* **Information**
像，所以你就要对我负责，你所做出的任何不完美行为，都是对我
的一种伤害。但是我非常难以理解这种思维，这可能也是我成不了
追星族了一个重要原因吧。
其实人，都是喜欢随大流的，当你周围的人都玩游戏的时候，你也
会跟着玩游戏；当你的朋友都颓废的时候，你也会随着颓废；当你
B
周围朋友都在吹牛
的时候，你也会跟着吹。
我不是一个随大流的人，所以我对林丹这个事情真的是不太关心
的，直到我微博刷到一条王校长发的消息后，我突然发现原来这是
* * *
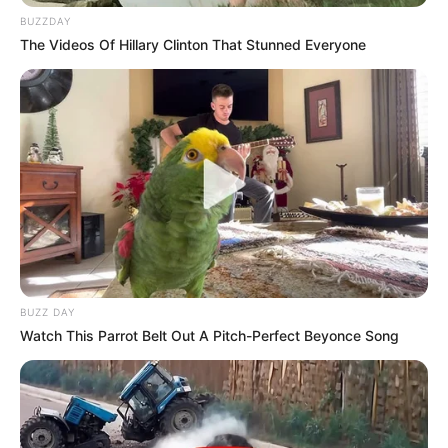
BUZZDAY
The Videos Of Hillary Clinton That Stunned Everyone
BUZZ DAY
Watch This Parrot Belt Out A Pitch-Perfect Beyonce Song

* **Aim of the exercise**
Copy out each line of the data above, exactly, if it lies between the line holding "的时候，你也会跟着吹。" and the line holding "的，直到我微博刷到一条王校长发的消息后，我突然发现原来这是", inclusive; copy no other line.

* **Exercise answer**
的时候，你也会跟着吹。
我不是一个随大流的人，所以我对林丹这个事情真的是不太关心
的，直到我微博刷到一条王校长发的消息后，我突然发现原来这是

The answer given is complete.